Auburn Glaze vs Agreeable Gray
Auburn Glaze (Behr) and Agreeable Gray (Sherwin-Williams) come from different manufacturers. Hue-wise, Auburn Glaze belongs to the beige-pink family and Agreeable Gray to the greige-grey family. The 33-point LRV gap — 60 for Agreeable Gray vs 28 for Auburn Glaze — means Agreeable Gray will open up a space more effectively. Where Auburn Glaze leans red, Agreeable Gray reads warm — a distinction that shifts noticeably depending on the light source and surrounding finishes. A ΔE of 30.7 puts these firmly in different territory — two distinct design choices rather than close alternatives. Below you'll find 2 real-room photo comparisons where both colors appear side by side, plus 5 simulated room previews.
Auburn Glaze vs Agreeable Gray in Real Spaces
2 real rooms side by side.

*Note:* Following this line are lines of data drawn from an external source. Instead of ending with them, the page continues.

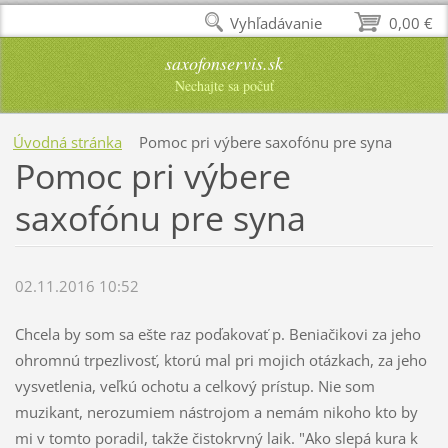
Vyhľadávanie
0,00 €
saxofonservis.sk
Nechajte sa počuť
Úvodná stránka
Pomoc pri výbere saxofónu pre syna
Pomoc pri výbere
saxofónu pre syna
02.11.2016 10:52
Chcela by som sa ešte raz poďakovať p. Beniačikovi za jeho
ohromnú trpezlivosť, ktorú mal pri mojich otázkach, za jeho
vysvetlenia, veľkú ochotu a celkový prístup. Nie som
muzikant, nerozumiem nástrojom a nemám nikoho kto by
mi v tomto poradil, takže čistokrvný laik. "Ako slepá kura k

Seeing Auburn Glaze and Agreeable Gray in actual rooms makes the difference concrete; browse the spaces below to get a feel for how each color lives on a wall.
Living Room
A living room wall sees more varied light than almost any other surface in the house, which makes the choice between these two more nuanced than a chip suggests. Agreeable Gray reflects noticeably more light off the walls, making the space read more open than Auburn Glaze.
Bedroom
Bedrooms are typically lit with warmer, lower light than the rest of the house — a condition that flatters warm tones and deepens cool ones. Agreeable Gray returns significantly more light to the room — in a smaller or darker space, that difference in perceived brightness is hard to miss.
Color Details
Auburn Glaze vs Agreeable Gray Simulated Comparison
5 simulated room previews — drag the slider on each to see Auburn Glaze on one side and Agreeable Gray on the other.
Digital color is approximate. These simulations are generated from the manufacturer's hex values and overlaid on grayscale room photos — your screen's calibration, brightness, and viewing angle all affect how they render. Before committing to either color, test physical samples in your own space under the light you actually live with.
More Auburn Glaze comparisons
See how Auburn Glaze stacks up against other well-photographed colors across different brands and tones.